Sophia (Vampires in America #4) – The weakest of the bunch

Sophia, D.B. Reynolds, Vampires in AmericaEvery series is likely to have a weak entry and this one is it for Vampires in America.  Raphael and Cyn are back in the spotlight, but they now they share it with a crop of new characters, including the title vampire character.

This time we move northwest to Vancouver, British Columbia and Washington state.  Sophia herself has been summoned there by her Sire in the wake of three vampires’ untimely murders.  Coincidentally, Colin Murphy, a retired Navy SEAL has relocated to the area to clear his mind and live a quiet life.  But he winds up learning about the vampire murders, and as the ultimate protector of the innocent he becomes involved in the case in order to bring to justice those responsible.  As they cross paths and work together, we realize that they have their own history, which presents a challenge.  But they will have to work through that to locate the killer in time before he hurts anyone else.
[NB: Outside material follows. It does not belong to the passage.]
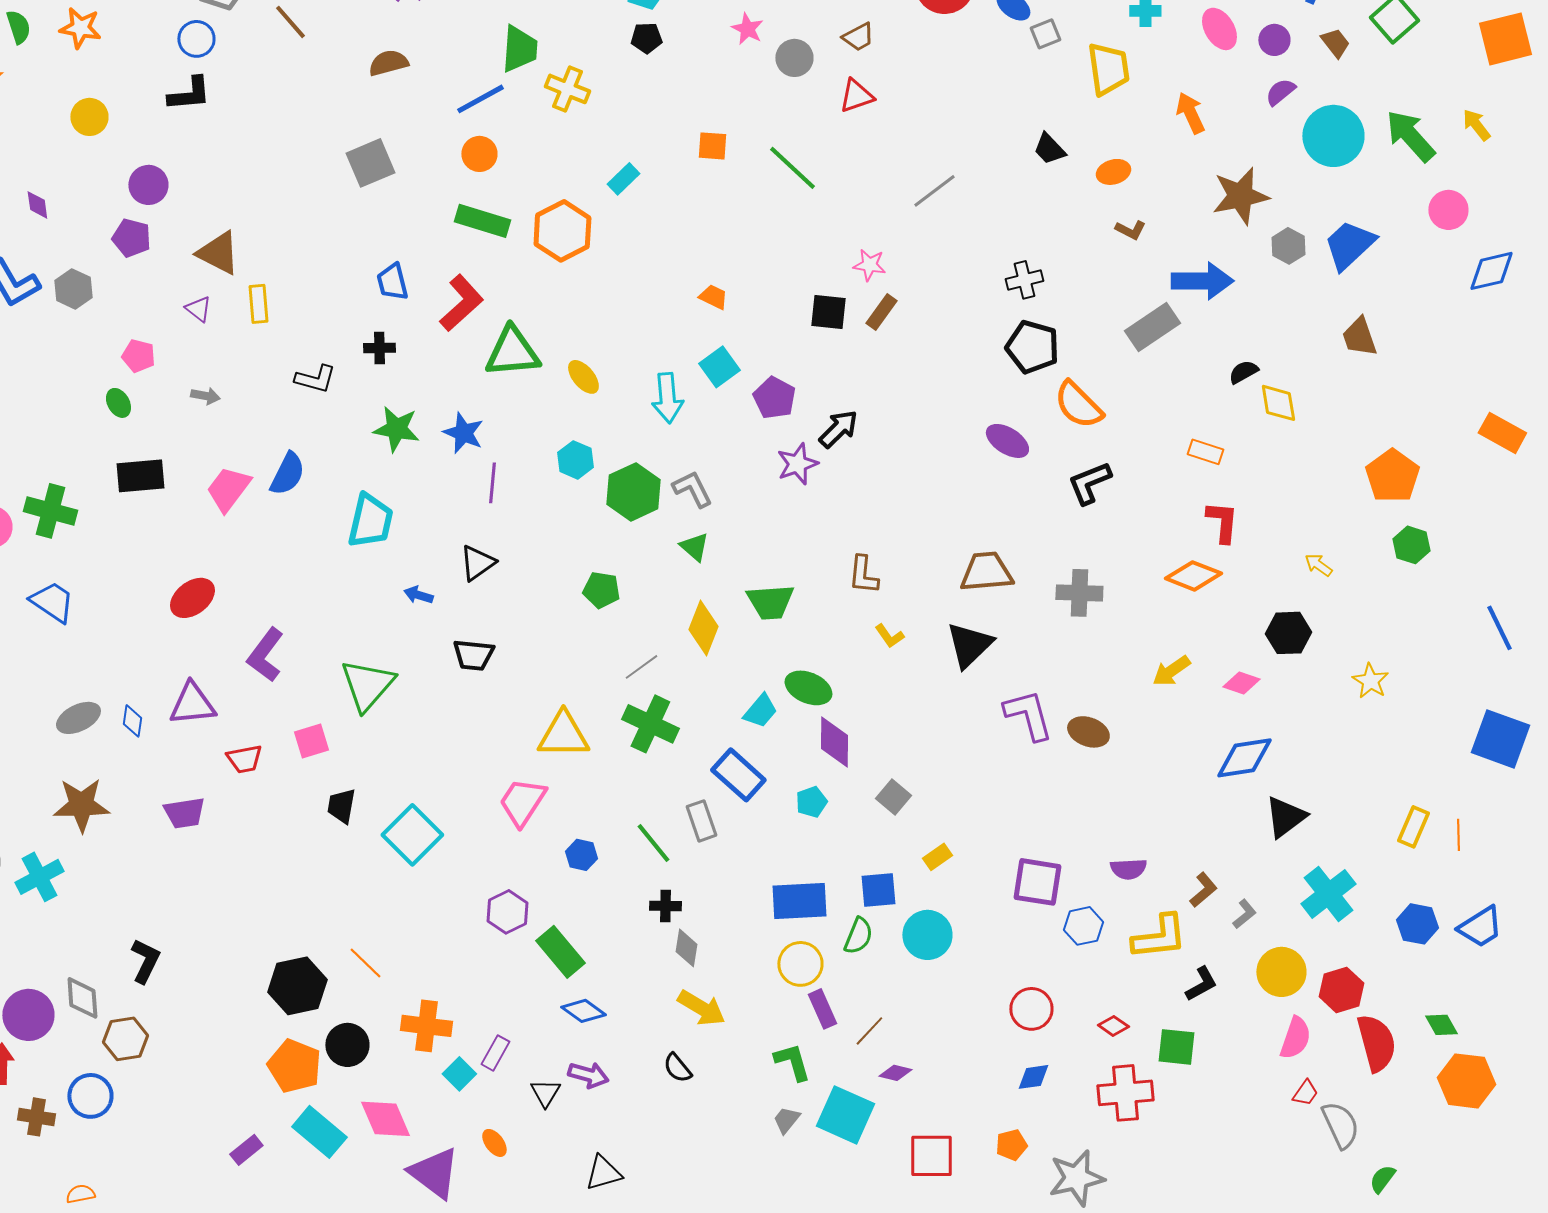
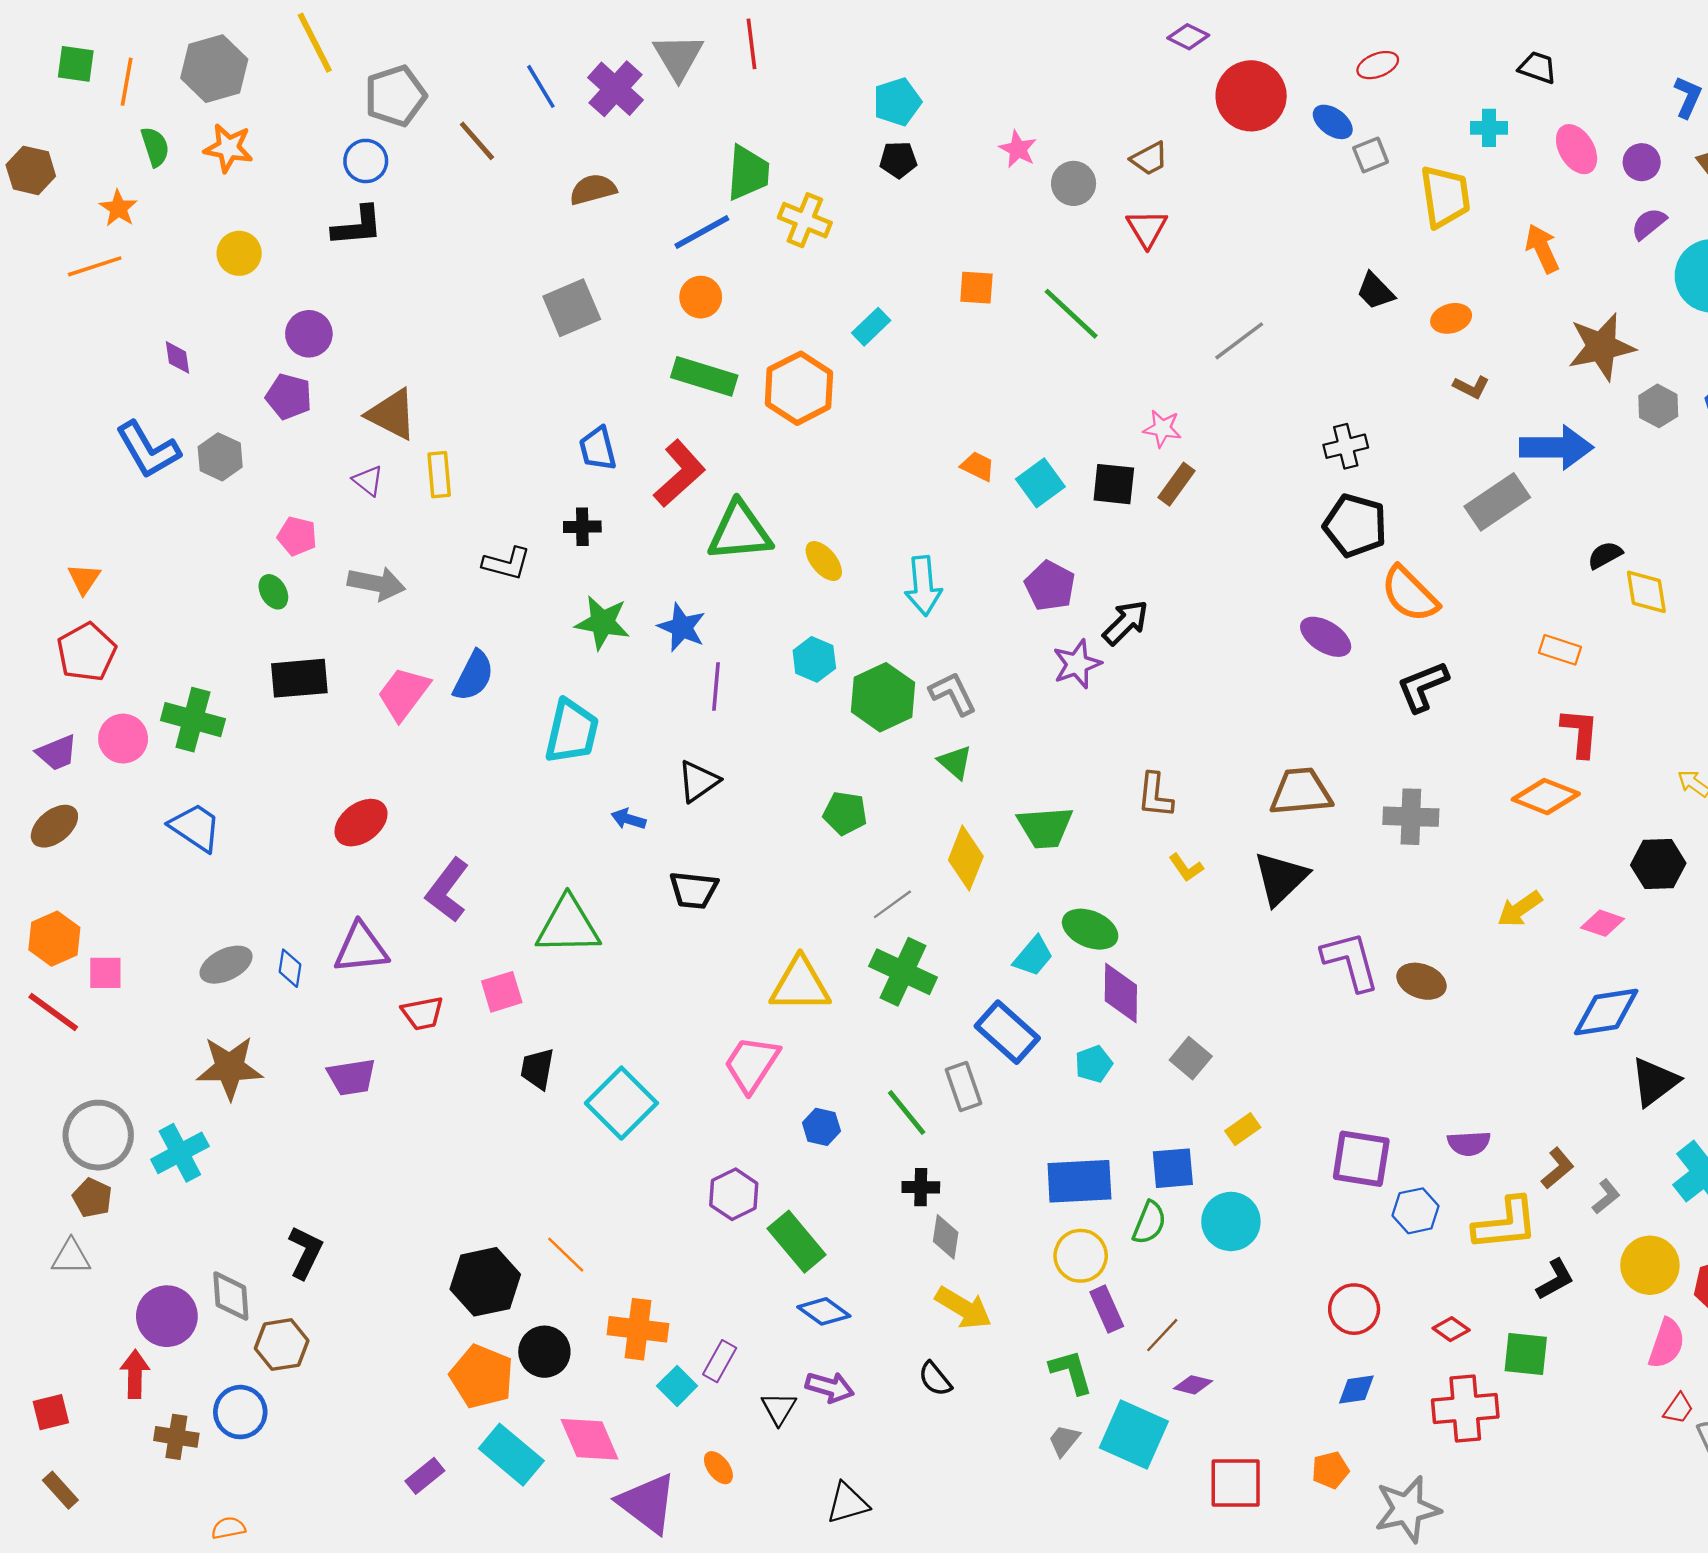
red triangle: (856, 96) -> (1147, 228), turned -42
cyan square: (719, 367) -> (1040, 483), moved
gray arrow: (205, 396) -> (376, 584), size x1.6
green triangle: (367, 685) -> (568, 926), turned 48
These vampires were children of Raphael, and the Vampire Lord is none too happy to know of their demise.  He doesn’t trust Sofia, and Cyn wants to help solve the case as well, which only exacerbates his concern for her safety and the unpredictability of the outcome. But if we know Cyn, we know she is committed to the job and will face whatever danger there may behead on.  But this time around, she may have bitten of more than she can chew.

One of the reasons I enjoy this series is that there’s a lot of focus on the mystery component, and while there’s definitely a strong presence of romance, it’s not overbearing a lot of the time.  Well, for this book that’s gone out the window. Sure, there’s a mystery but the romantic melodrama is laid on thick.  This is because we’re not dealing with one couple now, but two.  And that’s just too much for me.  I just wasn’t invested in Sophia and Colin’s situation in the least and I’ll outright admit that I skimmed a lot of their scenes.

I was hoping for the books to get away from the missing women trend that it had going, and it did do that here.  But it still wasn’t enough to create a compelling enough storyline.  I guess D.B. Reynolds stuck with it before because it was a strength.

I would have recommended you skip this book altogether, but there are a few major plot developments that are worth reading.  I can say that I was able to skim through certain scenes with little consequence to getting the big picture, so if you feel that urge, go with it. You’ll be fine.

And of course, a VNF review of this series isn’t complete without my comment on the cover…which is still pretty bad.  I feel like they get worse and worse.  The male model’s pose looks completely unnatural, awkward, and so NOT badass for a supposed Navy Seal.  And once again you can barely read the text at the top of the book thanks to the trees. Whoever designed it obviously skipped the “contrast” chapter in their graphic design book.  It’s ONLY one of the major principles, but what do I know!

So yeah, this book was a bit of a let down, but it wasn’t enough to deter me from continuing with the series, especially knowing that Duncan gets his turn next!